SQL Server Performance – Why is Left Join Faster Than Inner Join?

performanceperformance-tuningsql server

So I'm tuning this query, and I am pretty sure that in this instance, I can replace an inner join with a left join without affecting the data. However, I'm not entirely sure why this is faster. Here is the query:

SELECT DISTINCT  cl.NAME                            AS company_name,
                     cl.id                              AS company_id,
                     ep.Plan__c                           AS plan_id,
                     ep.Employee__c,
                     ep.id,
                     do.Subcategory__c,
                     ep.Plan_Type__c,
                     pt.SubType,
                     Sum((pt.[shares] * fvh.[ValuePerShare])) AS TotalValue,
                     ppe.Deferral_Option__c,
                     dt.Defer_type_Code,
                     do.Short_Code__c,
                     pt.ContributionYear
  FROM   dbo.ParticipantTrades pt WITH (NOLOCK) 
        INNER JOIN dbo.PayoutPathElection ppe WITH (NOLOCK) 
                ON pt.payoutPathElectionID = ppe.Id 
        INNER JOIN dbo.DeferralOption do WITH (NOLOCK) 
                ON ppe.Deferral_Option__c = do.id 
        INNER JOIN dbo.EmployeePlan ep WITH (NOLOCK) 
                ON pt.employeePlan = ep.Id 
        LEFT JOIN dbo.DeferralType dt WITH (NOLOCK) 
                ON pt.deferralType = dt.defID
        INNER JOIN dbo.Fnc_lastfundvalue('2019-01-30') AS fvh 
                ON pt.fund = fvh.Fund
        INNER JOIN dbo.Clients cl with (NOLOCK)
                ON ep.Company__c = cl.Id
  WHERE ep.Company__c = '0017000001WL1HfAAL' AND ep.Plan_Type__c  LIKE '%' AND pt.tradeDate <= '2019-01-30'
  Group by   cl.NAME,
             cl.id,
             ep.Plan__c,
             ep.Employee__c,
             ep.id,
             do.Subcategory__c,
             ep.Plan_Type__c,
             pt.SubType,
             ppe.Deferral_Option__c,
             dt.Defer_type_Code,
             do.Short_Code__c,
             pt.ContributionYear

The bottleneck is at the table-value function join (Fnc_lastfundvalue). My hunch to why changing it to a left join is faster is that it can then reorder the joins and it causes less spillage into tempdb? Here is the query plan before and after changing INNER JOIN dbo.Fnc_lastfundvalue.. to LEFT JOIN dbo.Fnc_lastfundvalue..

Before (29 seconds): https://www.brentozar.com/pastetheplan/?id=Bk1Y-WqEE

After(3 seconds): https://www.brentozar.com/pastetheplan/?id=B1hoW-544

NB: Execution plans above are created on a dev box.
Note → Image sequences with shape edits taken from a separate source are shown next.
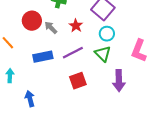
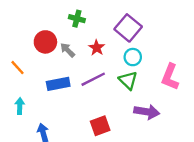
red square: (78, 81) -> (100, 126), moved
purple arrow: (119, 81) -> (147, 112), turned -80

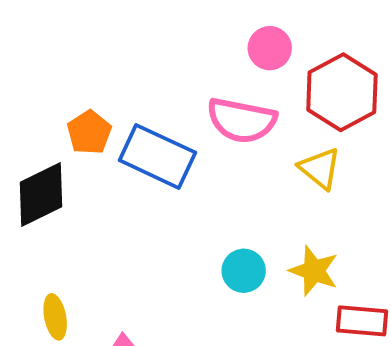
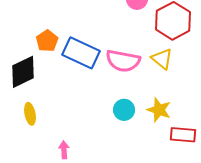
pink semicircle: (242, 120) -> (123, 61), moved
yellow ellipse: (55, 317) -> (30, 114), moved

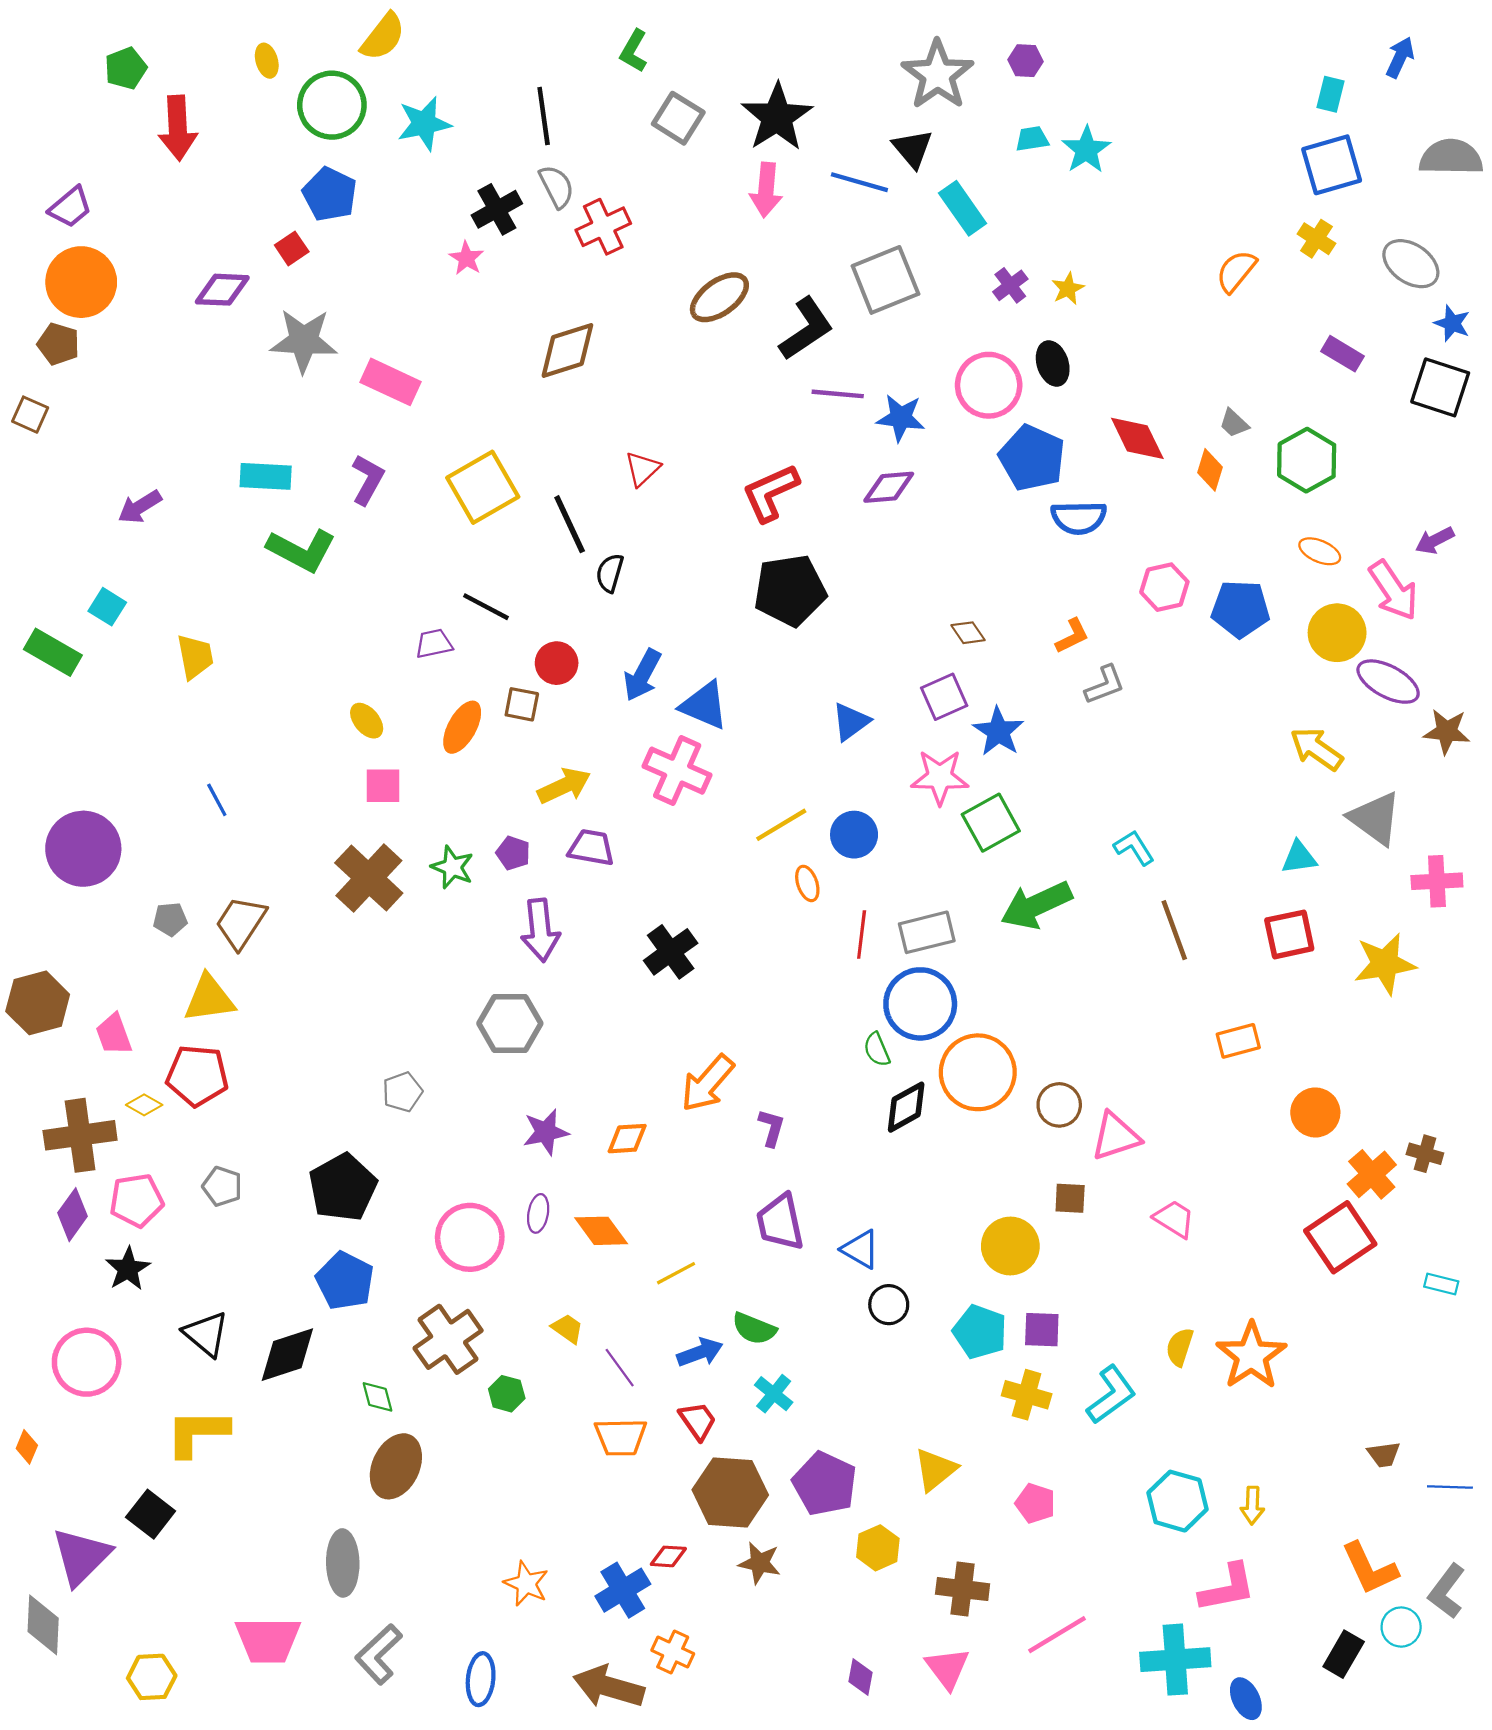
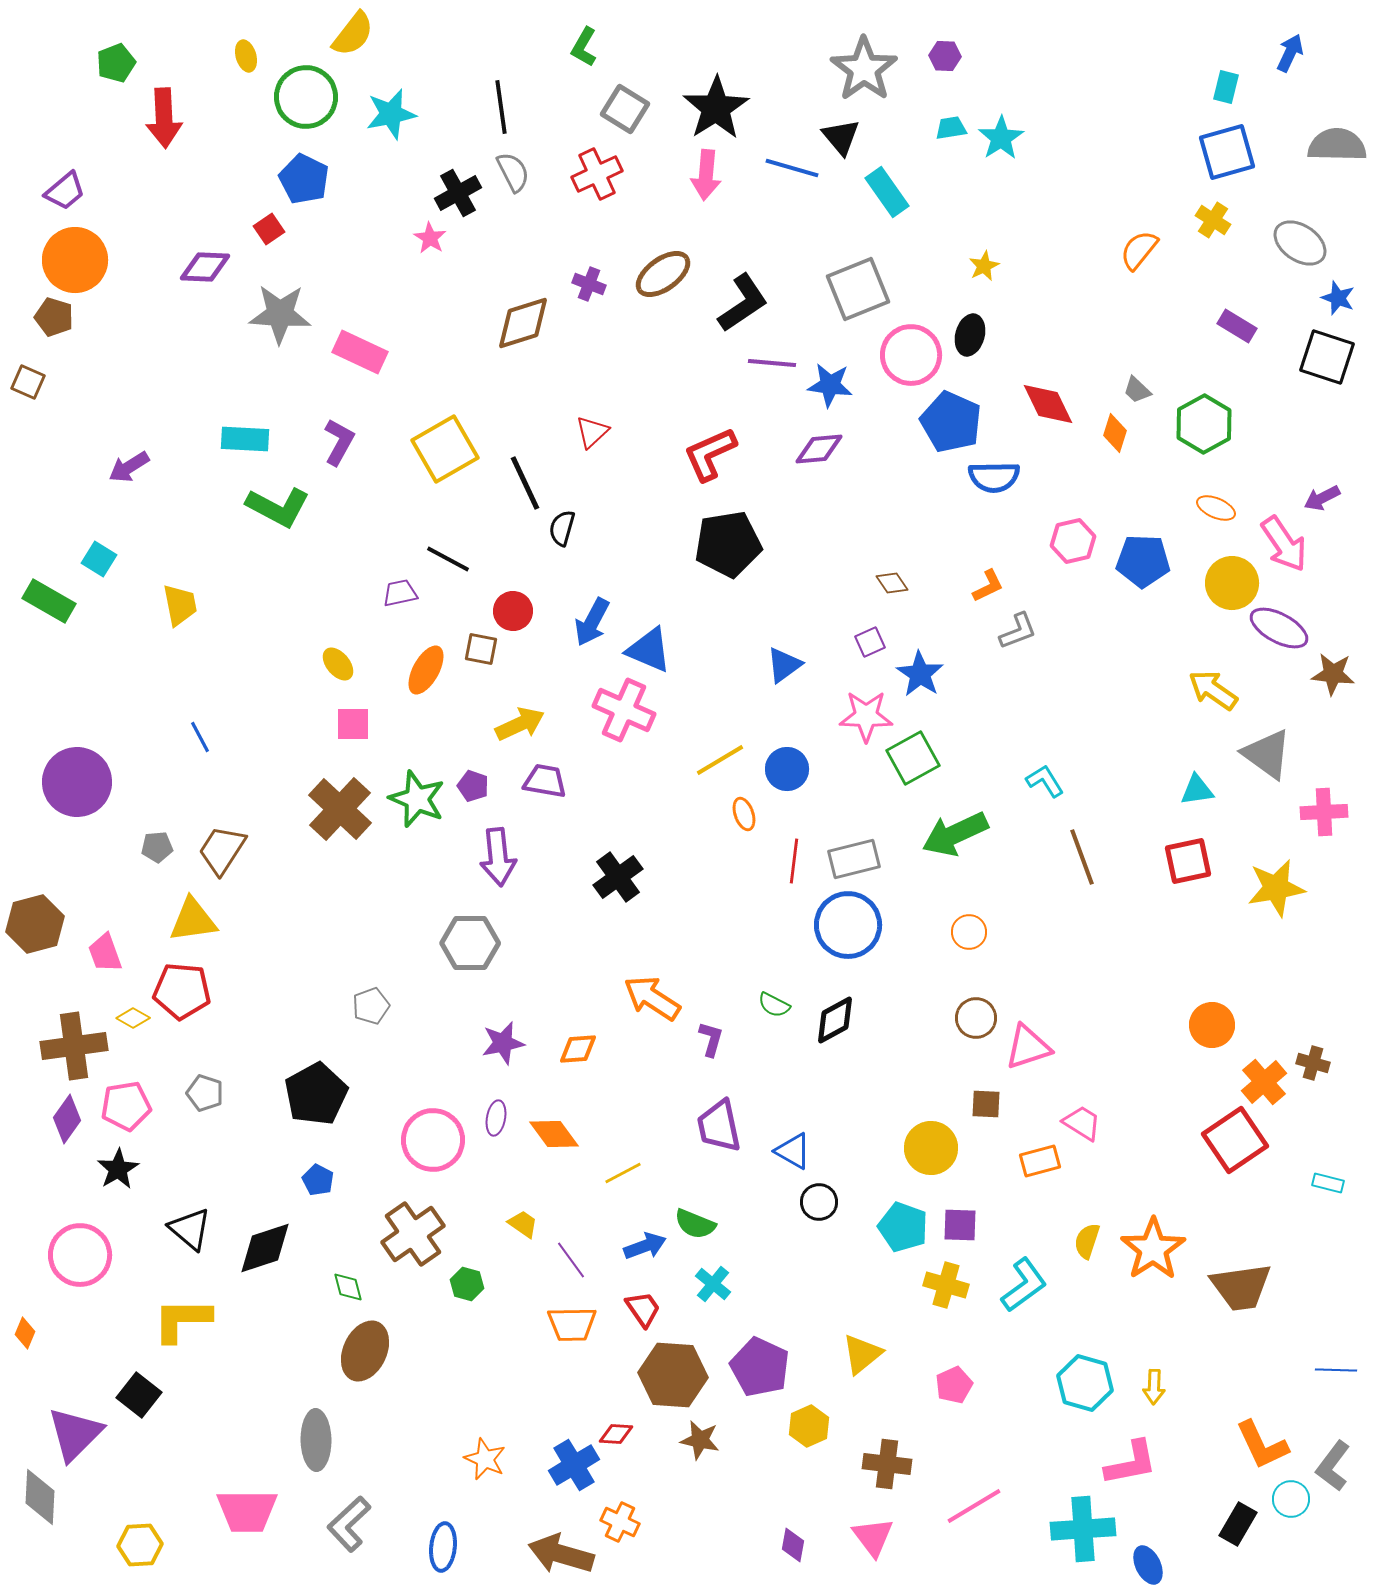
red cross: (603, 227) -> (597, 174), moved
gray square: (885, 280) -> (858, 289), moved
purple cross: (1010, 285) -> (589, 284), moved, turned -32
black ellipse: (1053, 363) -> (970, 335), turned 33
purple square: (944, 697) -> (870, 642), size x0.7
green star: (452, 867) -> (417, 799), size x1.4
orange rectangle: (1238, 1041) -> (1040, 1161), moved
green semicircle: (877, 1050) -> (774, 1005), moved, turned -40
orange circle: (978, 1072) -> (969, 932), moved, size x0.5
orange arrow: (707, 1083) -> (652, 998), turned 82
blue pentagon: (345, 1281) -> (318, 1180), size x0.6
brown trapezoid: (1384, 1454) -> (1241, 1287), moved, size x2.0
pink pentagon: (1035, 1503) -> (954, 1385), turned 30

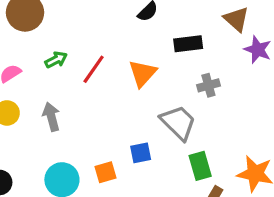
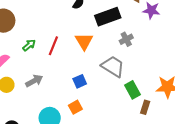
black rectangle: (188, 44) -> (108, 17), size x1.4
gray arrow: (51, 117) -> (34, 81), turned 90
blue square: (141, 153) -> (80, 81), moved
The production server is still on SQL Server 2008.

Best Answer

It looks as though some of the difference is because the slow plan was run first.

The slow plan was clearly operating against a cold cache as it shows additional physical reads and managed to accumulate an additional 15 seconds of PAGEIOLATCH_SH waits compared to the fast case.

This looks as though it affected both the execution of the TVF itself (which took 5.5 seconds compared with 1.35 in the fast case.) and the wider plan using the result of it.

You say in the comments that on second execution it took 11 seconds. This is still 3 times slower than the fast plan (3.446 seconds) so doesn't explain all the performance difference.

The main problem you are experiencing is due to the poor default estimation for multi statement TVFs (fixed guess of 100 rows in compatibility levels 2014/2016 and 1 in earlier versions). In reality your TVF returns 1,715 rows.

In the inner join case because inner joins are associative and commutative it can be re-ordered flexibly and gets moved to the deepest part of the tree. This would make sense if one row was actually returned as it could whittle down the row count early for the other joins in the plan.

The execution plan is below. The pink annotations are "Actual Elapsed Time (ms)" from the XML.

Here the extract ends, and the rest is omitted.